> **RECORDS SUPPLIED**
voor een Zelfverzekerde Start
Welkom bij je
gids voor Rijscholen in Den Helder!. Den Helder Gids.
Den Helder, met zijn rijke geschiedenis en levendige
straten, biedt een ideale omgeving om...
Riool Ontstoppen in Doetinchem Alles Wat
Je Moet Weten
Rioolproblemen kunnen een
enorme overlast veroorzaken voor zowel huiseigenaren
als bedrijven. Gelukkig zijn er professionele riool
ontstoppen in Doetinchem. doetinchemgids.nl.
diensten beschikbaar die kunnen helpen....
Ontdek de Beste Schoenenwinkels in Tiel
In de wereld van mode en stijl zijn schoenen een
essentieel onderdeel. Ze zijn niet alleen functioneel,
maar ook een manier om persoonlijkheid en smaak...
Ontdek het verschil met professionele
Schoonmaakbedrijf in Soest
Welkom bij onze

> **YOUR TASK**
What you write must be identical to the material above.

> **WRITTEN RESPONSE**
voor een Zelfverzekerde Start
Welkom bij je
gids voor Rijscholen in Den Helder!. Den Helder Gids.
Den Helder, met zijn rijke geschiedenis en levendige
straten, biedt een ideale omgeving om...
Riool Ontstoppen in Doetinchem Alles Wat
Je Moet Weten
Rioolproblemen kunnen een
enorme overlast veroorzaken voor zowel huiseigenaren
als bedrijven. Gelukkig zijn er professionele riool
ontstoppen in Doetinchem. doetinchemgids.nl.
diensten beschikbaar die kunnen helpen....
Ontdek de Beste Schoenenwinkels in Tiel
In de wereld van mode en stijl zijn schoenen een
essentieel onderdeel. Ze zijn niet alleen functioneel,
maar ook een manier om persoonlijkheid en smaak...
Ontdek het verschil met professionele
Schoonmaakbedrijf in Soest
Welkom bij onze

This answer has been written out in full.